Drug Dealer Loses 'Softball-Sized' Appeal

By William Vogeler, Esq. on February 21, 2018 | Last updated on March 21, 2019

Over-confidence was one of Todd Rasberry's problems; another was drug-dealing.

When police patted him down during a search for drugs, Rasberry said the softball-sized object they felt in his groin area was "part of his anatomy."

It turned out to be a big ball of drugs in United States of America v. Rasberry.

Bad "Champagne"

Drug enforcement agents had been on the trail of a major drug dealer known only as "Champagne." They finally got a lead during a drug bust of an accomplice.

According to the source, the dealer's name was Todd Rasberry and he was holed up with some drugs in a motel. Officers went to the location armed because Rasberry had a history of drug and weapons offenses.

They knocked on the door, and Rasberry answered dressed in his underwear. During a pat-down search, police discovered 51 grams of heroin wrapped up in plastic inside his shorts.

He appealed on the grounds the search was unconstitutional.

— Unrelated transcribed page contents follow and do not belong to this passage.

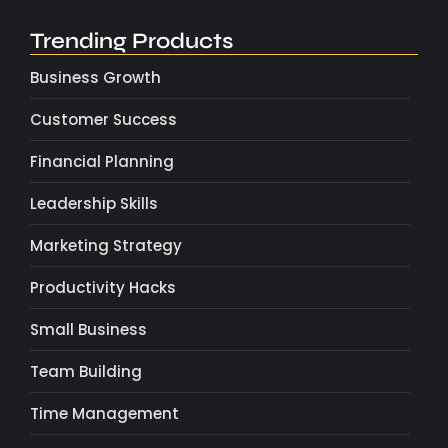
Trending Products
Business Growth
Customer Success
Financial Planning
Leadership Skills
Marketing Strategy
Productivity Hacks
Small Business
Team Building
Time Management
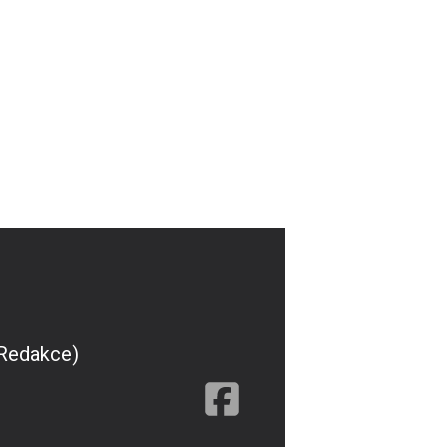
(Redakce)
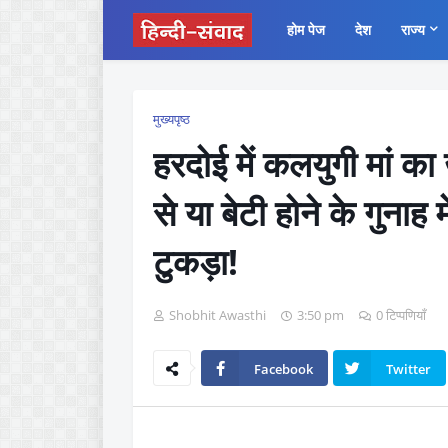
होम पेज
देश
राज्य
मुख्यपृष्ठ
हरदोई में कलयुगी मां 
से या बेटी होने के गुनाह 
टुकड़ा!
Shobhit Awasthi
3:50 pm
0 टिप्पणियाँ
Facebook
Twitter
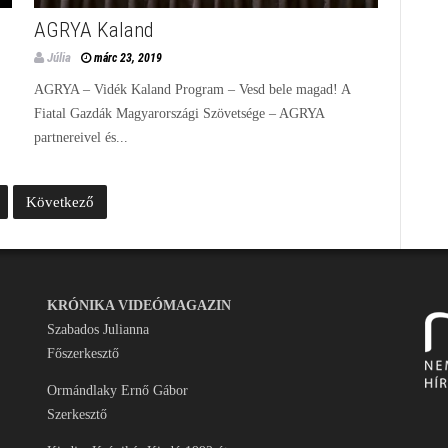
AGRYA Kaland
Júlia
márc 23, 2019
AGRYA – Vidék Kaland Program – Vesd bele magad! A
Fiatal Gazdák Magyarországi Szövetsége – AGRYA
partnereivel és...
Következő
KRÓNIKA VIDEÓMAGAZIN
Szabados Julianna
Főszerkesztő
Ormándlaky Ernő Gábor
Szerkesztő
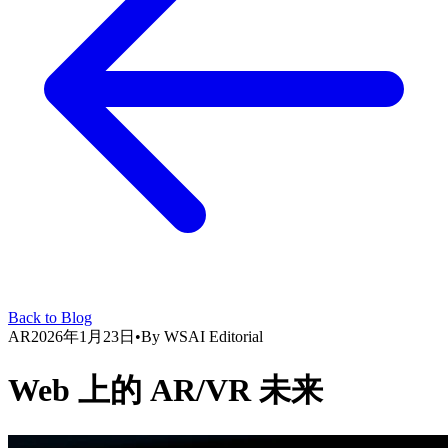
Back to Blog
AR
2026年1月23日
•
By
WSAI Editorial
Web 上的 AR/VR 未来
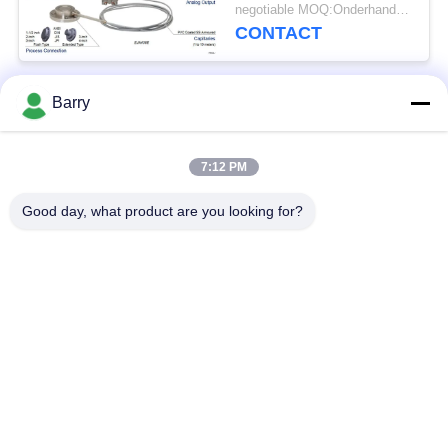
Differentiële Druk met
negotiable MOQ:Onderhandeling
Verre
CONTACT
Diafragmaverbinding
Barry
populaire categorieën
Alle
7:12 PM
Gasdrukregelaar
Fisher Gas Regulator
Good day, what product are you looking for?
Differentiële
DSC-Stoomval
Drukzender
Roestvrij
de klep van de
staalKogelklep
waterpoort
de klep van de
watervleugelklep
roestvrij staalbol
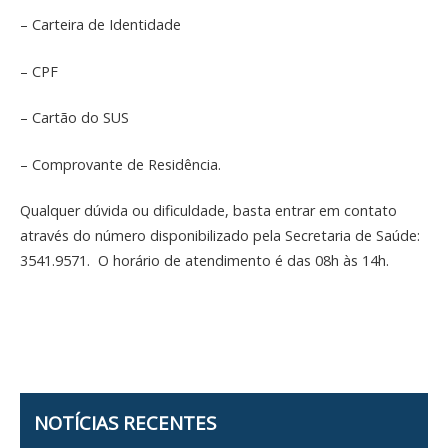
– Carteira de Identidade
– CPF
– Cartão do SUS
– Comprovante de Residência.
Qualquer dúvida ou dificuldade, basta entrar em contato
através do número disponibilizado pela Secretaria de Saúde:
3541.9571. O horário de atendimento é das 08h às 14h.
NOTÍCIAS RECENTES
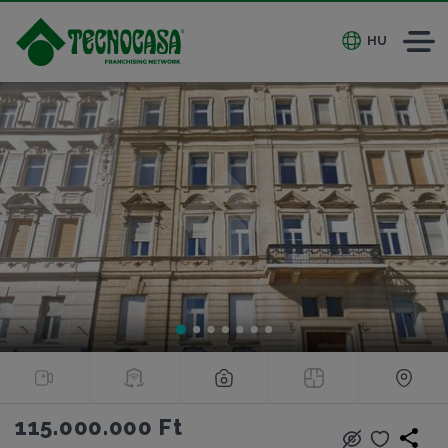
HU
115.000.000 Ft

The U.S. First Circuit Court of Appeals affirmed.

"An Obvious Lie"

The appeals court said the police had good reason to search Rasberry, although the trial court's reasoning was marginally "questionable."

Because the nature of the softball-sized object was not immediately apparent, the judges reasoned, theoretically the officers didn't have reasonable belief that it was criminal.

But, the panel said, the officers had a good tip that Rasberry had drugs. Plus, his statement that the big ball was his anatomy was "an obvious lie."

It was Rasberry's second bust on drug charges in two years. He's now serving more than 11 years in prison.